> Material for this exercise
"""
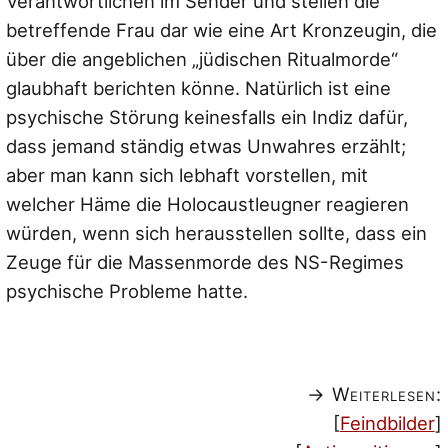
Verantwortlichen im Sender und stellen die
betreffende Frau dar wie eine Art Kronzeugin, die
über die angeblichen „jüdischen Ritualmorde“
glaubhaft berichten könne. Natürlich ist eine
psychische Störung keinesfalls ein Indiz dafür,
dass jemand ständig etwas Unwahres erzählt;
aber man kann sich lebhaft vorstellen, mit
welcher Häme die Holocaustleugner reagieren
würden, wenn sich herausstellen sollte, dass ein
Zeuge für die Massenmorde des NS-Regimes
psychische Probleme hatte.
→ Weiterlesen:
[
Feindbilder
]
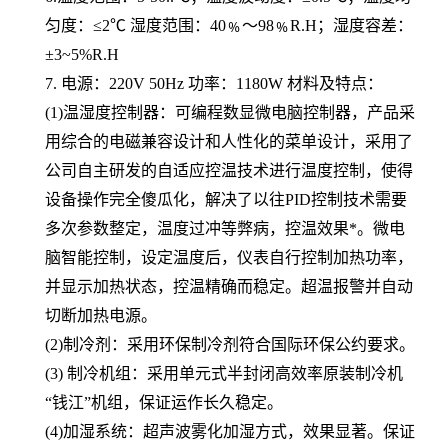
匀度：≤2℃ 湿度范围：40﹪～98﹪R.H；湿度容差：
±3~5%R.H
7. 电源：220V 50Hz 功率：1180W 材料及特点：
(1)温湿度控制器：可编程数显微电脑控制器，产品采
用综合的电磁兼容设计和人性化的菜单设计，采用了
公司自主研发的自适应控温技术进行温度控制，使得
设备操作完全傻瓜化，解决了以往PID控制技术需要
多次参数整定，温度过冲等弊病，控温效果*。微电
脑智能控制，设定温度后，仪表自行控制加热功率，
并显示加热状态，控温精确而稳定。超温报警并自动
切断加热电源。
(2)制冷剂：采用环保制冷剂符合国际环保公约要求。
(3) 制冷机组：采用单元式半封闭高效率原装制冷机
“钱江”机组，保证运作长久稳定。
(4)加湿系统：超声波雾化加湿方式，效果显著。保证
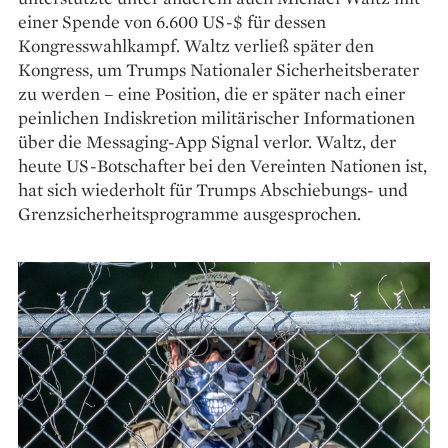
einer Spende von 6.600 US-$ für dessen
Kongresswahlkampf. Waltz verließ später den
Kongress, um Trumps Nationaler Sicherheitsberater
zu werden – eine Position, die er später nach einer
peinlichen Indiskretion militärischer Informationen
über die Messaging-App Signal verlor. Waltz, der
heute US-Botschafter bei den Vereinten Nationen ist,
hat sich wiederholt für Trumps Abschiebungs- und
Grenzsicherheitsprogramme ausgesprochen.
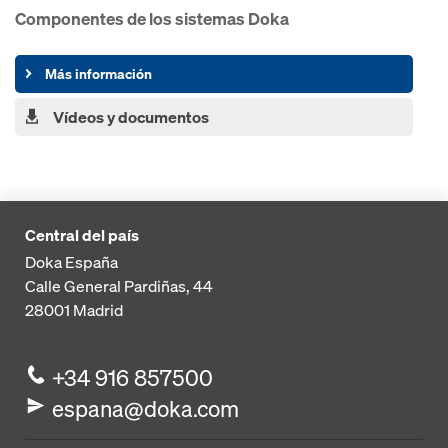
Componentes de los sistemas Doka
Más información
Vídeos y documentos
Central del país
Doka España
Calle General Pardiñas, 44
28001
Madrid
+34 916 857500
espana@doka.com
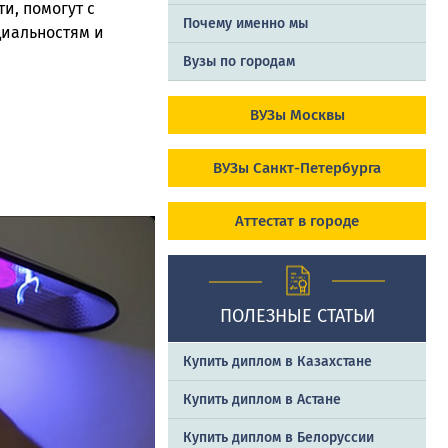
и, помогут с
Почему именно мы
иальностям и
Вузы по городам
ВУЗы Москвы
ВУЗы Санкт-Петербурга
Аттестат в городе
ПОЛЕЗНЫЕ СТАТЬИ
Купить диплом в Казахстане
Купить диплом в Астане
Купить диплом в Белоруссии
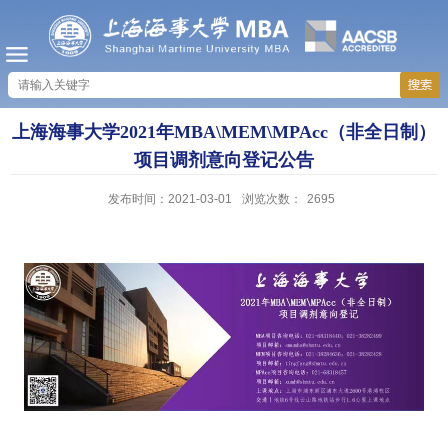
上海海事大学2021年MBA\MEM\MPAcc（非全日制）
项目调剂意向登记公告
发布时间：2021-03-01
浏览次数：
2695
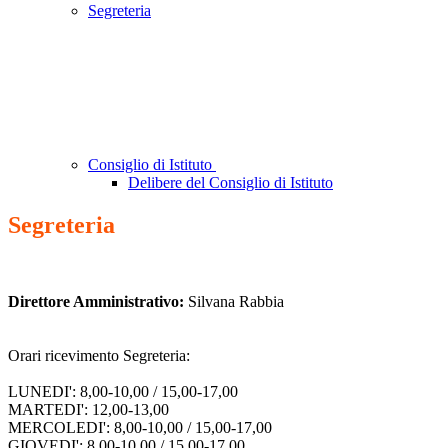
Segreteria
Consiglio di Istituto
Delibere del Consiglio di Istituto
Segreteria
Direttore Amministrativo:
Silvana Rabbia
Orari ricevimento Segreteria:
LUNEDI': 8,00-10,00 / 15,00-17,00
MARTEDI': 12,00-13,00
MERCOLEDI': 8,00-10,00 / 15,00-17,00
GIOVEDI': 8,00-10,00 / 15,00-17,00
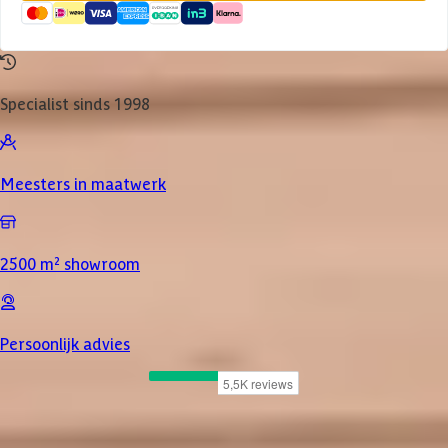
Specialist sinds 1998
Meesters in maatwerk
2500 m² showroom
Persoonlijk advies
Product omschrijving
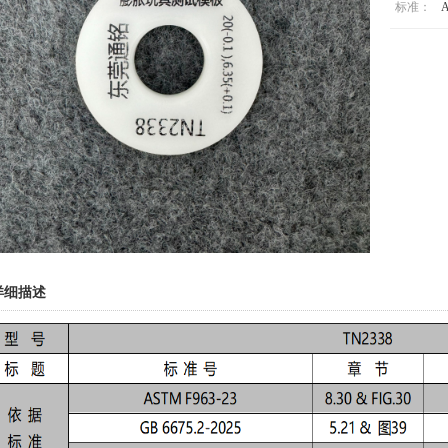
标准：
A
详细描述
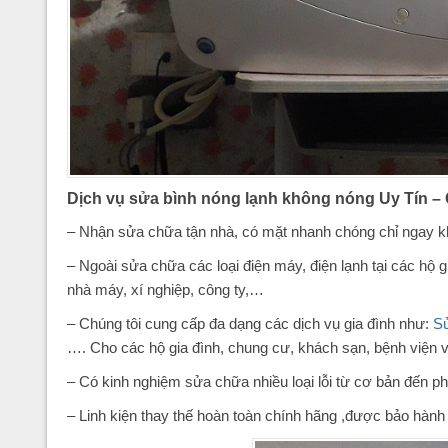
Dịch vụ sửa bình nóng lạnh không nóng Uy Tín 
– Nhận sửa chữa tận nhà, có mặt nhanh chóng chỉ ngay kh
– Ngoài sửa chữa các loại điện máy, điện lạnh tại các hộ 
nhà máy, xí nghiệp, công ty,…
– Chúng tôi cung cấp đa dạng các dịch vụ gia đình như:
Sử
…. Cho các hộ gia đình, chung cư, khách sạn, bệnh viện vớ
– Có kinh nghiệm sửa chữa nhiều loại lỗi từ cơ bản đến p
– Linh kiện thay thế hoàn toàn chính hãng ,được bảo hành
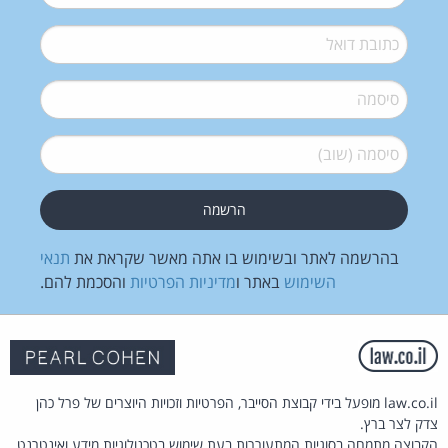
דואל
*
סיסמה
*
סיסמה (שוב)
*
בהרשמה לאתר ובשימוש בו אתה מאשר שקראת את
תנאי
השימוש
באתר ו
מדיניות הפרטיות
והסכמת להם.
law.co.il מופעל בידי קבוצת הסייבר, הפרטיות וזכויות היוצרים של פרל כהן
צדק לצר ברץ.
הקבוצה מתמחה בסוגיות המתעוררות בעת שימוש בטכנולוגיות מידע ואינטרנט.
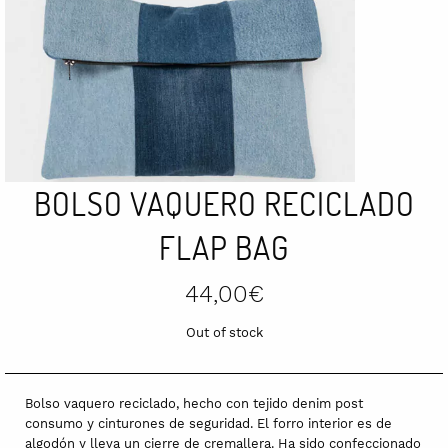
BOLSO VAQUERO RECICLADO
FLAP BAG
44,00
€
Out of stock
Bolso vaquero reciclado, hecho con tejido denim post
consumo y cinturones de seguridad. El forro interior es de
algodón y lleva un cierre de cremallera. Ha sido confeccionado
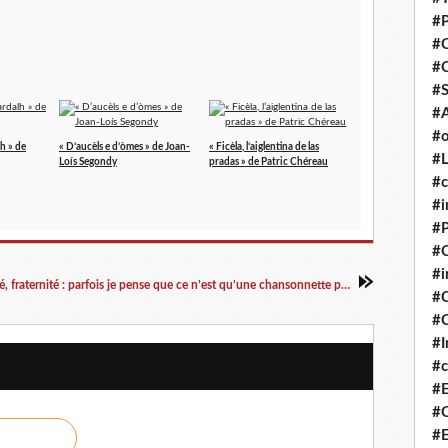
#P
#
#
#S
#A
#o
lh » de
« D’aucèls e d’òmes » de Joan-
« Ficèla, l’aiglentina de las
#L
Loís Segondy
pradas » de Patric Chéreau
#c
#i
#P
#C
#
Liberté, égalité, fraternité : parfois je pense que ce n’est qu’une chansonnette pour nous endormir
#C
#C
#I
#c
#E
#C
#E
"""
> Task item
Copy each line of the listing above that contains the word "הפרטיות".

> Response area
מדיניות הפרטיות
law.co.il מופעל בידי קבוצת הסייבר, הפרטיות וזכויות היוצרים של פרל כהן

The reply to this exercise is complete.